Most men are pretty much solely attracted to looks and then you hope (usually incorrectly) that that rest will fall into place. Most men, especially under the age of 40 are looking for a good looking woman. That's pretty much it. A man will do a lot of stupid shit to keep a good looking woman. So a good looking woman has lots of opportunities for lots of sex partners because she's good looking and no other reason. Good looking women are a commodity in a way. Like a high end car, a high end woman attracts a lot of male attention just based on her looks. A great many average looking guys or below average looking even are extremely picky when it comes to a woman's looks. They only want the hot ones (so there's lots of competition for your good looking piece of ass). Yet these guys are nothing special themselves (short, fat, balding as goes the stereotype). There is lots of opportunity for love out there, you just may need to look past a little junk in the trunk as they say and most guys won't. A young beautiful woman has an insane amount of power over men strictly based on her looks.

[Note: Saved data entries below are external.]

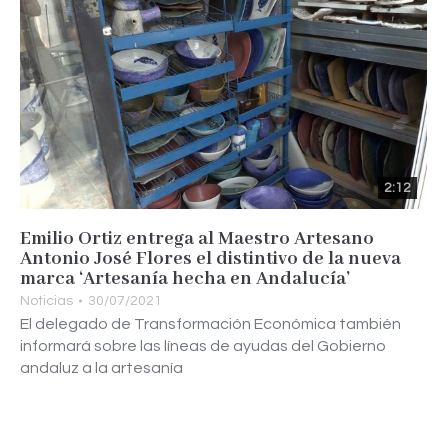
2:12
Emilio Ortiz entrega al Maestro Artesano
Antonio José Flores el distintivo de la nueva
marca ‘Artesanía hecha en Andalucía’
Noticias
30/07/2021
El delegado de Transformación Económica también
informará sobre las líneas de ayudas del Gobierno
andaluz a la artesanía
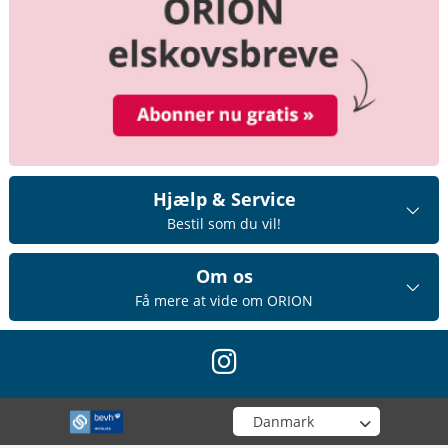
Hjælp & Service
Bestil som du vil!
Om os
Få mere at vide om ORION
instagram
Vælg din butik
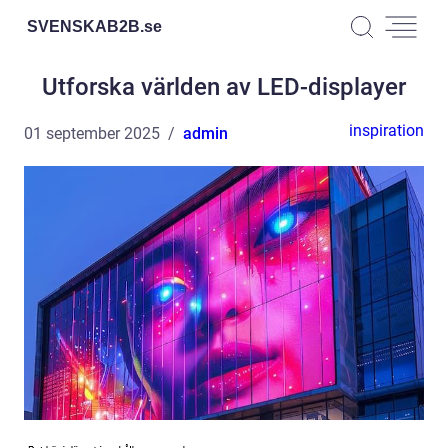
SVENSKAB2B.
se
Utforska världen av LED-displayer
inspiration
01 september 2025
admin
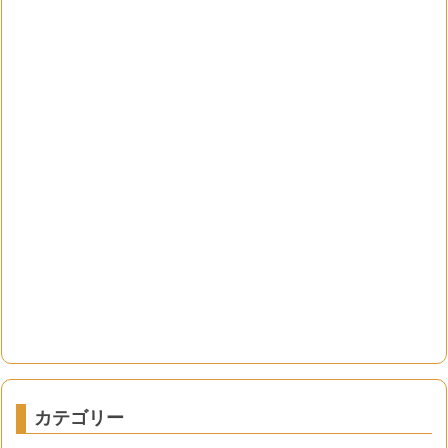
カテゴリー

Conversely, many young women have completely unrealistic expectations as well and here's where it's probably a lot worse for men. Women (say under 40 as well) seem to think that they are entitled to it all. And by that I mean that they think that they should be in a serious relationship with a John F Kennedy type guy. Good looking, 6 feet tall plus, hair of a god, high IQ, high wager earner, professional, funny, romantic, sexual dynamo with the perfect cock, masculine, macho, yet sensitive to their needs, you name it. They want it all.. There are guys out there like this, but they are less than 1% of the male population. These women have been raised with the notion of "you should have it all." The problem sets in about age 36 or 37 when they still haven't found Mr. Perfect no matter how many rocks they have turned over looking for him and their biological clock is just screaming. Then you will start hearing them say, "I won't settle" and "better off alone than poorly accompanied" and BS like that. I always shrug and say, "well, you're going to get your wish then" . Whereas young males are only interested in one thing - good looks, women are looking for everything.

So getting back to what you said, you're basing your assertion on the fact that a huge number of men are chasing a very small number of young beautiful women. The problem is compounded by even average women who are looking only for Mr. Perfect.